§ **Stored data entries**:
══════

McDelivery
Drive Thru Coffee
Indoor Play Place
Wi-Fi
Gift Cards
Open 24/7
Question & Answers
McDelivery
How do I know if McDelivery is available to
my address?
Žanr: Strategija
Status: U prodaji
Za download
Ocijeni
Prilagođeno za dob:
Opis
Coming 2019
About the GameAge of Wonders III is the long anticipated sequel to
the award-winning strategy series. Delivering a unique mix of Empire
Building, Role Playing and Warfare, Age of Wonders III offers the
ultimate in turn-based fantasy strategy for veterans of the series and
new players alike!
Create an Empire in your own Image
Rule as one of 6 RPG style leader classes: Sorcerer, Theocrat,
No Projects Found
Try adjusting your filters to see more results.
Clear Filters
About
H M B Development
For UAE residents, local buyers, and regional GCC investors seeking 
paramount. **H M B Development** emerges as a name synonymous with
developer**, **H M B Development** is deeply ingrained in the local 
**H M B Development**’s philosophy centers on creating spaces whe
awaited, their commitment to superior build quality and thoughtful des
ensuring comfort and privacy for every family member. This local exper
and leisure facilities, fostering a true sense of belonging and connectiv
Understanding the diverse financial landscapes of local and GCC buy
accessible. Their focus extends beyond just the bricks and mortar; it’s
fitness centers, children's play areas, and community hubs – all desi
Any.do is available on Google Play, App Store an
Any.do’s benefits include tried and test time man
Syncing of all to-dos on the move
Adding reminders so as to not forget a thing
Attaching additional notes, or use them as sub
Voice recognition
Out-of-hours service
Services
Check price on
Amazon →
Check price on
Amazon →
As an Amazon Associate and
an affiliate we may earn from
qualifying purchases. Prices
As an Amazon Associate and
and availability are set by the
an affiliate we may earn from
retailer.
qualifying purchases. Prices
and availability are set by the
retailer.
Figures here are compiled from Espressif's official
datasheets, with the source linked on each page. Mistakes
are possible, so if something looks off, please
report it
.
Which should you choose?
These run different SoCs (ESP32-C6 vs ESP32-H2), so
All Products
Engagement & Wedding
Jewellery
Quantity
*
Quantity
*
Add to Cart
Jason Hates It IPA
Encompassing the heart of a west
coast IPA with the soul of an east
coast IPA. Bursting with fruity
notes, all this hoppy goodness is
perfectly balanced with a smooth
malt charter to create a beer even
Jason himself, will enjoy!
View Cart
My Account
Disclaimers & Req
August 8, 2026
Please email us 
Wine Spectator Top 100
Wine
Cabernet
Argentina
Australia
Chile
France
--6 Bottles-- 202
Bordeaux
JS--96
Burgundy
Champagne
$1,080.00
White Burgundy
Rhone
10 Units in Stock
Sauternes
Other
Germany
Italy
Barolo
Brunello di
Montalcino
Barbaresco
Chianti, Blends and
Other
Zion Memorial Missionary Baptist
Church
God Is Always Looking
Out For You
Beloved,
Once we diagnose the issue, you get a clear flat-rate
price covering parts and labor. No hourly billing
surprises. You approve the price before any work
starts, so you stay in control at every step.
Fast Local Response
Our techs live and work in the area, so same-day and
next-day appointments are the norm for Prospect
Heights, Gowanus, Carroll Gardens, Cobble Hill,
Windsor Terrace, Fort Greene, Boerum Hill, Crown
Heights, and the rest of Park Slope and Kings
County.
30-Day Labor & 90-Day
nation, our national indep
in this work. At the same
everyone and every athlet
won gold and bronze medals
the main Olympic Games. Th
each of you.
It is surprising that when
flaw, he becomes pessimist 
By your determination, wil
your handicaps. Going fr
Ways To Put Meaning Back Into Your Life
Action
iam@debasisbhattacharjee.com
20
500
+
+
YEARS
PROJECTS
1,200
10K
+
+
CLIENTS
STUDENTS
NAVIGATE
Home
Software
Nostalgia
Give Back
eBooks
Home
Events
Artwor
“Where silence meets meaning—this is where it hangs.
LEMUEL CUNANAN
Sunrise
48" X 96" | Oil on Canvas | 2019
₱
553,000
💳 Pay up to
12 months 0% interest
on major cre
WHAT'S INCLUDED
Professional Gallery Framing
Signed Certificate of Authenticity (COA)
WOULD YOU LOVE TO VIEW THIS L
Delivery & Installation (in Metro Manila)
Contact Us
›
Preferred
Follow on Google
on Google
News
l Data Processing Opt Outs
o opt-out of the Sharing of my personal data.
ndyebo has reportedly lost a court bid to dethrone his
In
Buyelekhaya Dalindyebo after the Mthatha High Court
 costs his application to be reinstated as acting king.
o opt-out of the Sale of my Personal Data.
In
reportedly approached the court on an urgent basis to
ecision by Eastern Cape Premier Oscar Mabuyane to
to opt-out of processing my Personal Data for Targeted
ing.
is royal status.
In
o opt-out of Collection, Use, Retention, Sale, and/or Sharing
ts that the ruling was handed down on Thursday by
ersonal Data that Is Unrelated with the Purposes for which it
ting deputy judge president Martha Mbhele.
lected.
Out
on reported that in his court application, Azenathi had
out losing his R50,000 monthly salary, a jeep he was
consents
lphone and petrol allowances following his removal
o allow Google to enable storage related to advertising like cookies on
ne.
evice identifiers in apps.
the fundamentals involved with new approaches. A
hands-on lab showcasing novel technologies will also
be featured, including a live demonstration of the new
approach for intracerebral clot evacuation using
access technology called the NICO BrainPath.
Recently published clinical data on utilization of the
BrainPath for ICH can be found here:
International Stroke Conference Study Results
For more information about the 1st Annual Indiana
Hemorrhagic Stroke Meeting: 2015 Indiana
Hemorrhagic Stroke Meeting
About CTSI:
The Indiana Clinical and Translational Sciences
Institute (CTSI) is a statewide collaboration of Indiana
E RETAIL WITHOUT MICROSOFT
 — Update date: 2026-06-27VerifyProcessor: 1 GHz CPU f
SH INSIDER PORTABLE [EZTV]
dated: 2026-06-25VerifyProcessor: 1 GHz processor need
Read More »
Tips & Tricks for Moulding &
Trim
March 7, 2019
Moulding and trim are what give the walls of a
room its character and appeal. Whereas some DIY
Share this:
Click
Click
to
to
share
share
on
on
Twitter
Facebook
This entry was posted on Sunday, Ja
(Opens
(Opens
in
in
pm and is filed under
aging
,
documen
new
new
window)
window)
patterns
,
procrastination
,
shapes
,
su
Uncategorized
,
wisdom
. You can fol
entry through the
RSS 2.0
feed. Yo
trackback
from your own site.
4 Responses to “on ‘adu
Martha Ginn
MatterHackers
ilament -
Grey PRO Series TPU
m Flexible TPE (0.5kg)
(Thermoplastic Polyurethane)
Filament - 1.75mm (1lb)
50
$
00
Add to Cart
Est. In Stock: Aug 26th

══════

§ **Your instructions**:
Could you return every record above exactly as written?

§ **Result**:
McDelivery
Drive Thru Coffee
Indoor Play Place
Wi-Fi
Gift Cards
Open 24/7
Question & Answers
McDelivery
How do I know if McDelivery is available to
my address?
Žanr: Strategija
Status: U prodaji
Za download
Ocijeni
Prilagođeno za dob:
Opis
Coming 2019
About the GameAge of Wonders III is the long anticipated sequel to
the award-winning strategy series. Delivering a unique mix of Empire
Building, Role Playing and Warfare, Age of Wonders III offers the
ultimate in turn-based fantasy strategy for veterans of the series and
new players alike!
Create an Empire in your own Image
Rule as one of 6 RPG style leader classes: Sorcerer, Theocrat,
No Projects Found
Try adjusting your filters to see more results.
Clear Filters
About
H M B Development
For UAE residents, local buyers, and regional GCC investors seeking 
paramount. **H M B Development** emerges as a name synonymous with
developer**, **H M B Development** is deeply ingrained in the local 
**H M B Development**’s philosophy centers on creating spaces whe
awaited, their commitment to superior build quality and thoughtful des
ensuring comfort and privacy for every family member. This local exper
and leisure facilities, fostering a true sense of belonging and connectiv
Understanding the diverse financial landscapes of local and GCC buy
accessible. Their focus extends beyond just the bricks and mortar; it’s
fitness centers, children's play areas, and community hubs – all desi
Any.do is available on Google Play, App Store an
Any.do’s benefits include tried and test time man
Syncing of all to-dos on the move
Adding reminders so as to not forget a thing
Attaching additional notes, or use them as sub
Voice recognition
Out-of-hours service
Services
Check price on
Amazon →
Check price on
Amazon →
As an Amazon Associate and
an affiliate we may earn from
qualifying purchases. Prices
As an Amazon Associate and
and availability are set by the
an affiliate we may earn from
retailer.
qualifying purchases. Prices
and availability are set by the
retailer.
Figures here are compiled from Espressif's official
datasheets, with the source linked on each page. Mistakes
are possible, so if something looks off, please
report it
.
Which should you choose?
These run different SoCs (ESP32-C6 vs ESP32-H2), so
All Products
Engagement & Wedding
Jewellery
Quantity
*
Quantity
*
Add to Cart
Jason Hates It IPA
Encompassing the heart of a west
coast IPA with the soul of an east
coast IPA. Bursting with fruity
notes, all this hoppy goodness is
perfectly balanced with a smooth
malt charter to create a beer even
Jason himself, will enjoy!
View Cart
My Account
Disclaimers & Req
August 8, 2026
Please email us 
Wine Spectator Top 100
Wine
Cabernet
Argentina
Australia
Chile
France
--6 Bottles-- 202
Bordeaux
JS--96
Burgundy
Champagne
$1,080.00
White Burgundy
Rhone
10 Units in Stock
Sauternes
Other
Germany
Italy
Barolo
Brunello di
Montalcino
Barbaresco
Chianti, Blends and
Other
Zion Memorial Missionary Baptist
Church
God Is Always Looking
Out For You
Beloved,
Once we diagnose the issue, you get a clear flat-rate
price covering parts and labor. No hourly billing
surprises. You approve the price before any work
starts, so you stay in control at every step.
Fast Local Response
Our techs live and work in the area, so same-day and
next-day appointments are the norm for Prospect
Heights, Gowanus, Carroll Gardens, Cobble Hill,
Windsor Terrace, Fort Greene, Boerum Hill, Crown
Heights, and the rest of Park Slope and Kings
County.
30-Day Labor & 90-Day
nation, our national indep
in this work. At the same
everyone and every athlet
won gold and bronze medals
the main Olympic Games. Th
each of you.
It is surprising that when
flaw, he becomes pessimist 
By your determination, wil
your handicaps. Going fr
Ways To Put Meaning Back Into Your Life
Action
iam@debasisbhattacharjee.com
20
500
+
+
YEARS
PROJECTS
1,200
10K
+
+
CLIENTS
STUDENTS
NAVIGATE
Home
Software
Nostalgia
Give Back
eBooks
Home
Events
Artwor
“Where silence meets meaning—this is where it hangs.
LEMUEL CUNANAN
Sunrise
48" X 96" | Oil on Canvas | 2019
₱
553,000
💳 Pay up to
12 months 0% interest
on major cre
WHAT'S INCLUDED
Professional Gallery Framing
Signed Certificate of Authenticity (COA)
WOULD YOU LOVE TO VIEW THIS L
Delivery & Installation (in Metro Manila)
Contact Us
›
Preferred
Follow on Google
on Google
News
l Data Processing Opt Outs
o opt-out of the Sharing of my personal data.
ndyebo has reportedly lost a court bid to dethrone his
In
Buyelekhaya Dalindyebo after the Mthatha High Court
 costs his application to be reinstated as acting king.
o opt-out of the Sale of my Personal Data.
In
reportedly approached the court on an urgent basis to
ecision by Eastern Cape Premier Oscar Mabuyane to
to opt-out of processing my Personal Data for Targeted
ing.
is royal status.
In
o opt-out of Collection, Use, Retention, Sale, and/or Sharing
ts that the ruling was handed down on Thursday by
ersonal Data that Is Unrelated with the Purposes for which it
ting deputy judge president Martha Mbhele.
lected.
Out
on reported that in his court application, Azenathi had
out losing his R50,000 monthly salary, a jeep he was
consents
lphone and petrol allowances following his removal
o allow Google to enable storage related to advertising like cookies on
ne.
evice identifiers in apps.
the fundamentals involved with new approaches. A
hands-on lab showcasing novel technologies will also
be featured, including a live demonstration of the new
approach for intracerebral clot evacuation using
access technology called the NICO BrainPath.
Recently published clinical data on utilization of the
BrainPath for ICH can be found here:
International Stroke Conference Study Results
For more information about the 1st Annual Indiana
Hemorrhagic Stroke Meeting: 2015 Indiana
Hemorrhagic Stroke Meeting
About CTSI:
The Indiana Clinical and Translational Sciences
Institute (CTSI) is a statewide collaboration of Indiana
E RETAIL WITHOUT MICROSOFT
 — Update date: 2026-06-27VerifyProcessor: 1 GHz CPU f
SH INSIDER PORTABLE [EZTV]
dated: 2026-06-25VerifyProcessor: 1 GHz processor need
Read More »
Tips & Tricks for Moulding &
Trim
March 7, 2019
Moulding and trim are what give the walls of a
room its character and appeal. Whereas some DIY
Share this:
Click
Click
to
to
share
share
on
on
Twitter
Facebook
This entry was posted on Sunday, Ja
(Opens
(Opens
in
in
pm and is filed under
aging
,
documen
new
new
window)
window)
patterns
,
procrastination
,
shapes
,
su
Uncategorized
,
wisdom
. You can fol
entry through the
RSS 2.0
feed. Yo
trackback
from your own site.
4 Responses to “on ‘adu
Martha Ginn
MatterHackers
ilament -
Grey PRO Series TPU
m Flexible TPE (0.5kg)
(Thermoplastic Polyurethane)
Filament - 1.75mm (1lb)
50
$
00
Add to Cart
Est. In Stock: Aug 26th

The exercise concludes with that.